[[ DATA open ]]

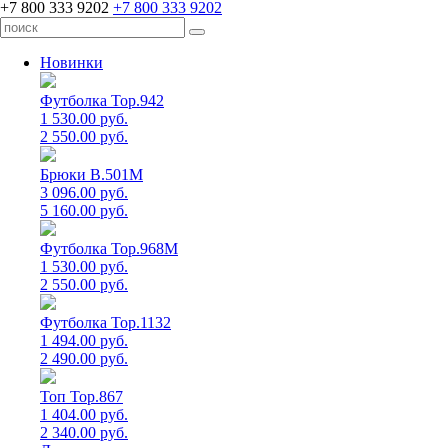
+7 800 333 9202
+7 800 333 9202
Новинки
Футболка Top.942
1 530.00 руб.
2 550.00 руб.
Брюки B.501M
3 096.00 руб.
5 160.00 руб.
Футболка Top.968M
1 530.00 руб.
2 550.00 руб.
Футболка Top.1132
1 494.00 руб.
2 490.00 руб.
Топ Top.867
1 404.00 руб.
2 340.00 руб.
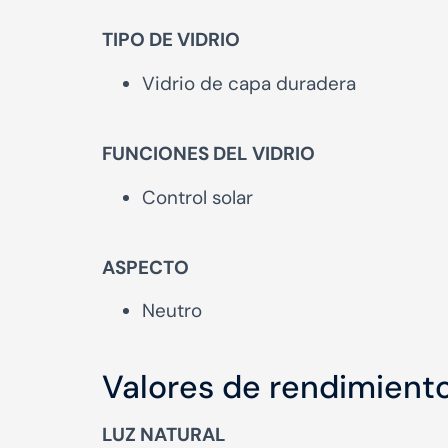
TIPO DE VIDRIO
Vidrio de capa duradera
FUNCIONES DEL VIDRIO
Control solar
ASPECTO
Neutro
Valores de rendimient
LUZ NATURAL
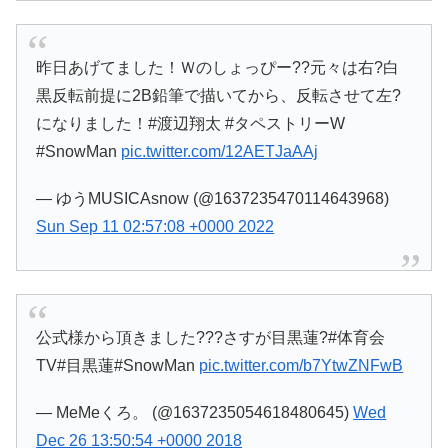
昨日あげてました！Ｗのしょっぴー??元々は右?白
黒反転前提に2B鉛筆で描いてから、反転させて左?
になりました！#渡辺翔太 #タペストリーW
#SnowMan
pic.twitter.com/12AETJaAAj
— ゆうMUSICAsnow (@1637235470114643968)
Sun Sep 11 02:57:08 +0000 2022
公式様から頂きました???さすが目黒蓮?#体育会
TV#目黒蓮#SnowMan
pic.twitter.com/b7YtwZNFwB
— MeMeくろ。 (@1637235054618480645)
Wed
Dec 26 13:50:54 +0000 2018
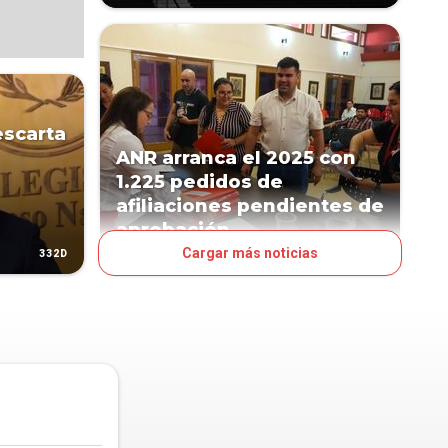
escarta
ANR arranca el 2025 con
1.225 pedidos de
afiliaciones pendientes de
aprobación
Cargar más noticias
332D
582D
POLÍTICA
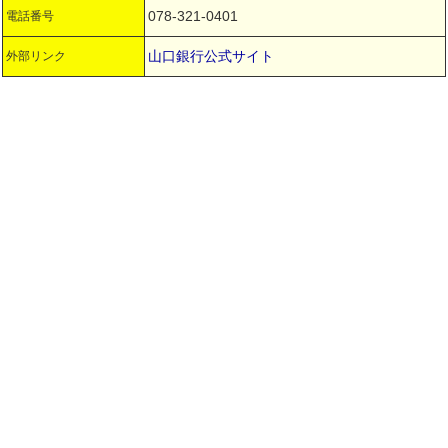
078-321-0401
電話番号
山口銀行公式サイト
外部リンク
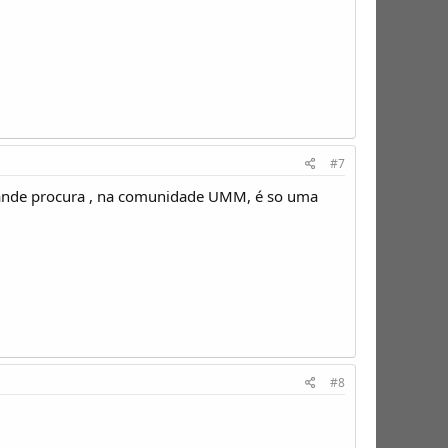
#7
 grande procura , na comunidade UMM, é so uma
#8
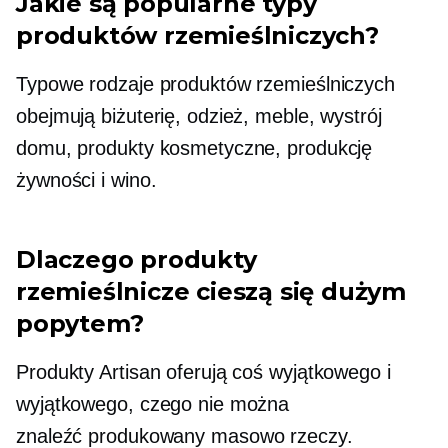
Jakie są popularne typy
produktów rzemieślniczych?
Typowe rodzaje produktów rzemieślniczych
obejmują biżuterię, odzież, meble, wystrój
domu, produkty kosmetyczne, produkcję
żywności i wino.
Dlaczego produkty
rzemieślnicze cieszą się dużym
popytem?
Produkty Artisan oferują coś wyjątkowego i
wyjątkowego, czego nie można
znaleźć
produkowany masowo
rzeczy.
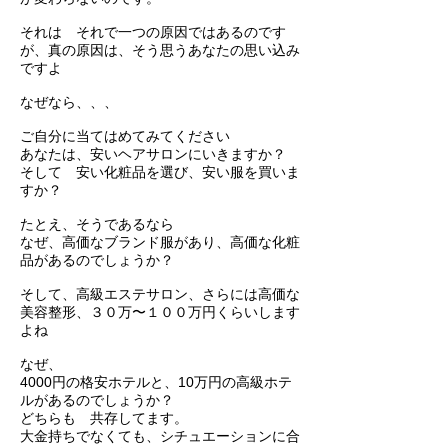
それは それで一つの原因ではあるのです
が、真の原因は、そう思うあなたの思い込み
ですよ
なぜなら、、、
ご自分に当てはめてみてください
あなたは、安いヘアサロンにいきますか？
そして 安い化粧品を選び、安い服を買いま
すか？
たとえ、そうであるなら
なぜ、高価なブランド服があり、高価な化粧
品があるのでしょうか？
そして、高級エステサロン、さらには高価な
美容整形、３０万〜１００万円くらいします
よね
なぜ、
4000円の格安ホテルと、10万円の高級ホテ
ルがあるのでしょうか？
どちらも 共存してます。
大金持ちでなくても、シチュエーションに合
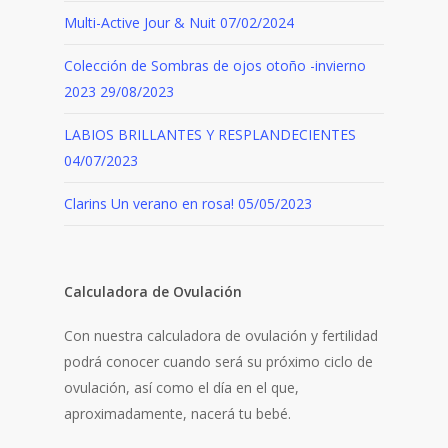
Multi-Active Jour & Nuit
07/02/2024
Colección de Sombras de ojos otoño -invierno
2023
29/08/2023
LABIOS BRILLANTES Y RESPLANDECIENTES
04/07/2023
Clarins Un verano en rosa!
05/05/2023
Calculadora de Ovulación
Con nuestra calculadora de ovulación y fertilidad
podrá conocer cuando será su próximo ciclo de
ovulación, así como el día en el que,
aproximadamente, nacerá tu bebé.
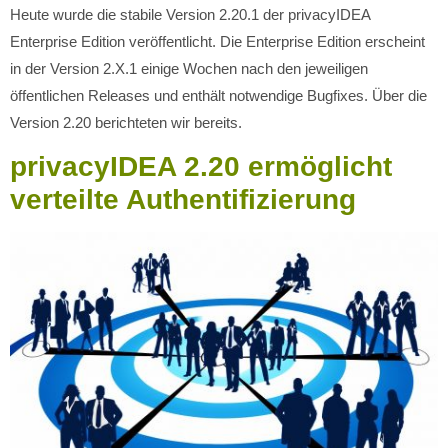
Heute wurde die stabile Version 2.20.1 der privacyIDEA
Enterprise Edition veröffentlicht. Die Enterprise Edition erscheint
in der Version 2.X.1 einige Wochen nach den jeweiligen
öffentlichen Releases und enthält notwendige Bugfixes. Über die
Version 2.20 berichteten wir bereits.
privacyIDEA 2.20 ermöglicht
verteilte Authentifizierung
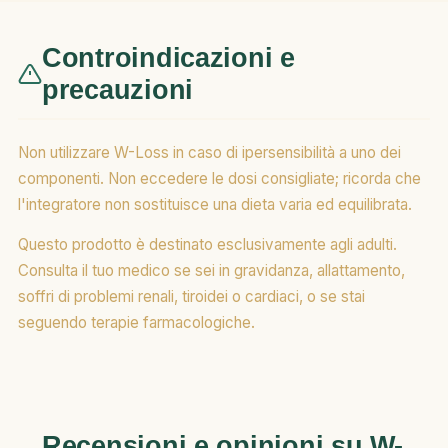
Controindicazioni e
precauzioni
Non utilizzare W-Loss in caso di ipersensibilità a uno dei
componenti. Non eccedere le dosi consigliate; ricorda che
l'integratore non sostituisce una dieta varia ed equilibrata.
Questo prodotto è destinato esclusivamente agli adulti.
Consulta il tuo medico se sei in gravidanza, allattamento,
soffri di problemi renali, tiroidei o cardiaci, o se stai
seguendo terapie farmacologiche.
Recensioni e opinioni su W-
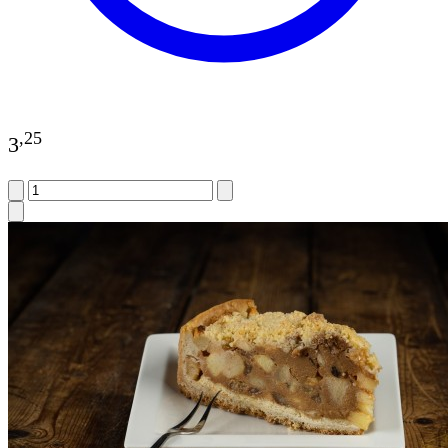
,
25
3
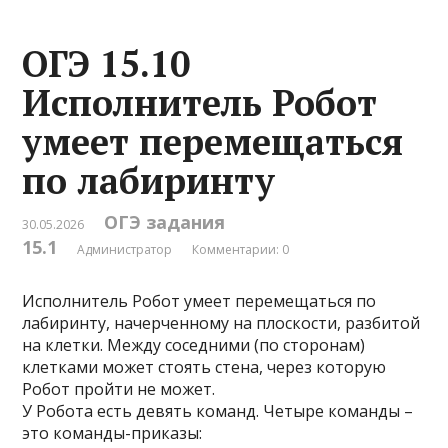
ОГЭ 15.10
Исполнитель Робот
умеет перемещаться
по лабиринту
ОГЭ задания
30.05.2026
15.1
Администратор
Комментарии: 0
Исполнитель Робот умеет перемещаться по
лабиринту, начерченному на плоскости, разбитой
на клетки. Между соседними (по сторонам)
клетками может стоять стена, через которую
Робот пройти не может.
У Робота есть девять команд. Четыре команды –
это команды-приказы:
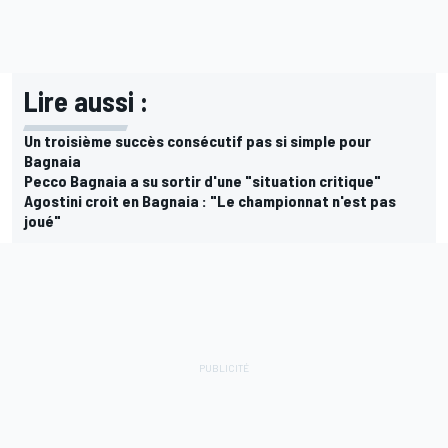
Lire aussi :
Un troisième succès consécutif pas si simple pour
Bagnaia
Pecco Bagnaia a su sortir d'une "situation critique"
Agostini croit en Bagnaia : "Le championnat n'est pas
joué"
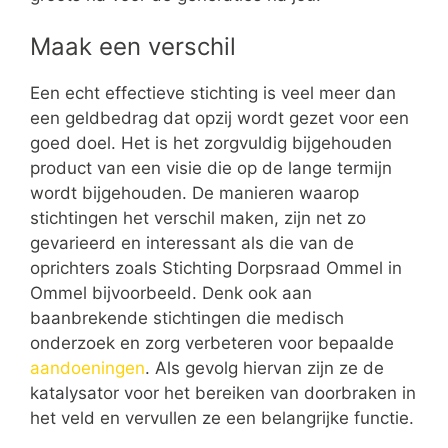
Maak een verschil
Een echt effectieve stichting is veel meer dan
een geldbedrag dat opzij wordt gezet voor een
goed doel. Het is het zorgvuldig bijgehouden
product van een visie die op de lange termijn
wordt bijgehouden. De manieren waarop
stichtingen het verschil maken, zijn net zo
gevarieerd en interessant als die van de
oprichters zoals Stichting Dorpsraad Ommel in
Ommel bijvoorbeeld. Denk ook aan
baanbrekende stichtingen die medisch
onderzoek en zorg verbeteren voor bepaalde
aandoeningen
. Als gevolg hiervan zijn ze de
katalysator voor het bereiken van doorbraken in
het veld en vervullen ze een belangrijke functie.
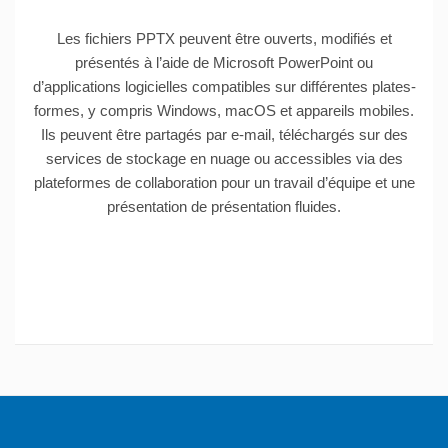
Les fichiers PPTX peuvent être ouverts, modifiés et
présentés à l’aide de Microsoft PowerPoint ou
d’applications logicielles compatibles sur différentes plates-
formes, y compris Windows, macOS et appareils mobiles.
Ils peuvent être partagés par e-mail, téléchargés sur des
services de stockage en nuage ou accessibles via des
plateformes de collaboration pour un travail d’équipe et une
présentation de présentation fluides.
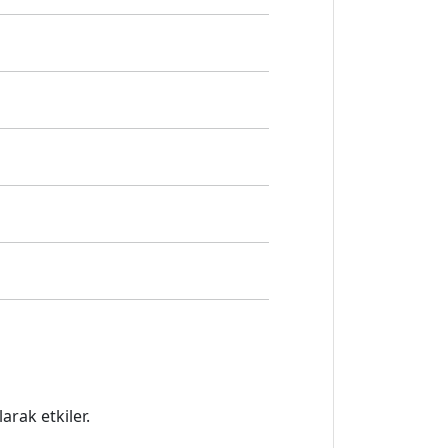
rak etkiler.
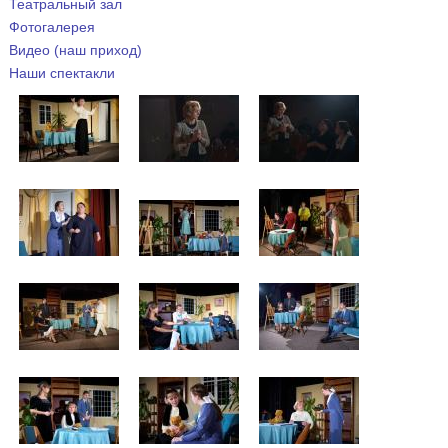
Театральный зал
Фотогалерея
Видео (наш приход)
Наши спектакли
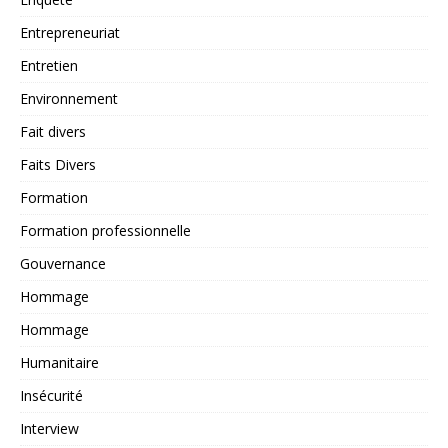
Entrepreneuriat
Entretien
Environnement
Fait divers
Faits Divers
Formation
Formation professionnelle
Gouvernance
Hommage
Hommage
Humanitaire
Insécurité
Interview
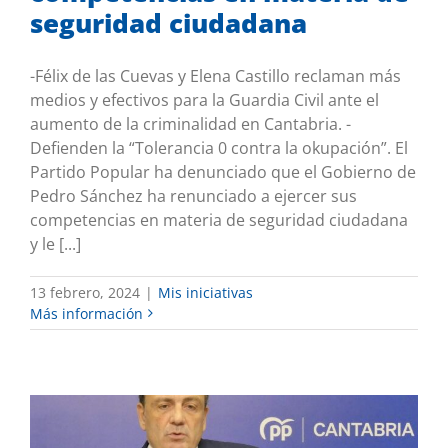
seguridad ciudadana
-Félix de las Cuevas y Elena Castillo reclaman más
medios y efectivos para la Guardia Civil ante el
aumento de la criminalidad en Cantabria. -
Defienden la “Tolerancia 0 contra la okupación”. El
Partido Popular ha denunciado que el Gobierno de
Pedro Sánchez ha renunciado a ejercer sus
competencias en materia de seguridad ciudadana
y le [...]
13 febrero, 2024
|
Mis iniciativas
Más información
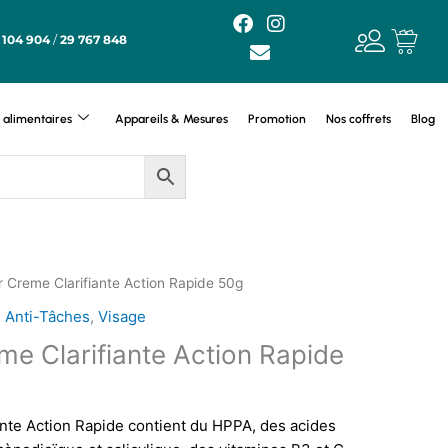
F
E
I
a
n
n
 104 904
/
29 767 848
c
v
s
e
e
t
b
l
a
o
o
g
alimentaires
Appareils & Mesures
Promotion
Nos coffrets
Blog
o
p
r
k
e
a
m
r Creme Clarifiante Action Rapide 50g
 Anti-Tâches
,
Visage
me Clarifiante Action Rapide
nte Action Rapide contient du HPPA, des acides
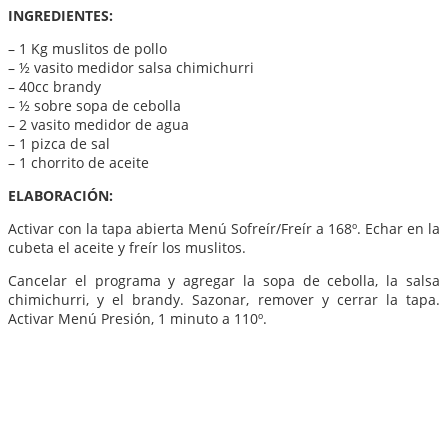
INGREDIENTES:
– 1 Kg muslitos de pollo
– ½ vasito medidor salsa chimichurri
– 40cc brandy
– ½ sobre sopa de cebolla
– 2 vasito medidor de agua
– 1 pizca de sal
– 1 chorrito de aceite
ELABORACIÓN:
Activar con la tapa abierta Menú Sofreír/Freír a 168º. Echar en la
cubeta el aceite y freír los muslitos.
Cancelar el programa y agregar la sopa de cebolla, la salsa
chimichurri, y el brandy. Sazonar, remover y cerrar la tapa.
Activar Menú Presión, 1 minuto a 110º.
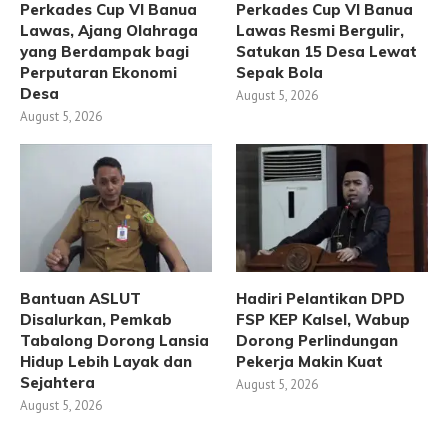
Perkades Cup VI Banua
Perkades Cup VI Banua
Lawas, Ajang Olahraga
Lawas Resmi Bergulir,
yang Berdampak bagi
Satukan 15 Desa Lewat
Perputaran Ekonomi
Sepak Bola
Desa
August 5, 2026
August 5, 2026
Bantuan ASLUT
Hadiri Pelantikan DPD
Disalurkan, Pemkab
FSP KEP Kalsel, Wabup
Tabalong Dorong Lansia
Dorong Perlindungan
Hidup Lebih Layak dan
Pekerja Makin Kuat
Sejahtera
August 5, 2026
August 5, 2026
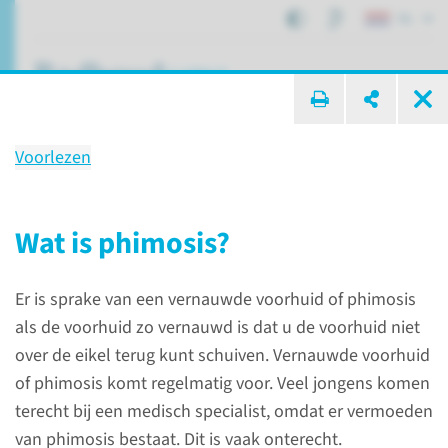
NL
ik zoek ...
Voorlezen
Behandeling
Operatie voorhuid bij kinderen
Wat is phimosis?
Er is sprake van een vernauwde voorhuid of phimosis
Patiëntenzorg
Behandelingen
als de voorhuid zo vernauwd is dat u de voorhuid niet
Operatie voorhuid bij kinderen
over de eikel terug kunt schuiven. Vernauwde voorhuid
of phimosis komt regelmatig voor. Veel jongens komen
terecht bij een medisch specialist, omdat er vermoeden
Over de behandeling
van phimosis bestaat. Dit is vaak onterecht.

[[ DATA closed ]]

*PROBLEM STATEMENT*. Output only the lines running from the top of the data above to the line with "大金持ちでなくても、シチュエーションに合", inclusive, word for word and without pictures.

*ANSWER SECTION*.
+7 800 333 9202
+7 800 333 9202
Новинки
Футболка Top.942
1 530.00 руб.
2 550.00 руб.
Брюки B.501M
3 096.00 руб.
5 160.00 руб.
Футболка Top.968M
1 530.00 руб.
2 550.00 руб.
Футболка Top.1132
1 494.00 руб.
2 490.00 руб.
Топ Top.867
1 404.00 руб.
2 340.00 руб.
TIPO DE VIDRIO
Vidrio de capa duradera
FUNCIONES DEL VIDRIO
Control solar
ASPECTO
Neutro
Valores de rendimient
LUZ NATURAL
昨日あげてました！Ｗのしょっぴー??元々は右?白
黒反転前提に2B鉛筆で描いてから、反転させて左?
になりました！#渡辺翔太 #タペストリーW
#SnowMan
pic.twitter.com/12AETJaAAj
— ゆうMUSICAsnow (@1637235470114643968)
Sun Sep 11 02:57:08 +0000 2022
公式様から頂きました???さすが目黒蓮?#体育会
TV#目黒蓮#SnowMan
pic.twitter.com/b7YtwZNFwB
— MeMeくろ。 (@1637235054618480645)
Wed
Dec 26 13:50:54 +0000 2018
escarta
ANR arranca el 2025 con
1.225 pedidos de
afiliaciones pendientes de
aprobación
Cargar más noticias
332D
582D
POLÍTICA
078-321-0401
電話番号
山口銀行公式サイト
外部リンク
#7
 grande procura , na comunidade UMM, é so uma
#8
Jakie są popularne typy
produktów rzemieślniczych?
Typowe rodzaje produktów rzemieślniczych
obejmują biżuterię, odzież, meble, wystrój
domu, produkty kosmetyczne, produkcję
żywności i wino.
Dlaczego produkty
rzemieślnicze cieszą się dużym
popytem?
Produkty Artisan oferują coś wyjątkowego i
wyjątkowego, czego nie można
znaleźć
produkowany masowo
rzeczy.
それは それで一つの原因ではあるのです
が、真の原因は、そう思うあなたの思い込み
ですよ
なぜなら、、、
ご自分に当てはめてみてください
あなたは、安いヘアサロンにいきますか？
そして 安い化粧品を選び、安い服を買いま
すか？
たとえ、そうであるなら
なぜ、高価なブランド服があり、高価な化粧
品があるのでしょうか？
そして、高級エステサロン、さらには高価な
美容整形、３０万〜１００万円くらいします
よね
なぜ、
4000円の格安ホテルと、10万円の高級ホテ
ルがあるのでしょうか？
どちらも 共存してます。
大金持ちでなくても、シチュエーションに合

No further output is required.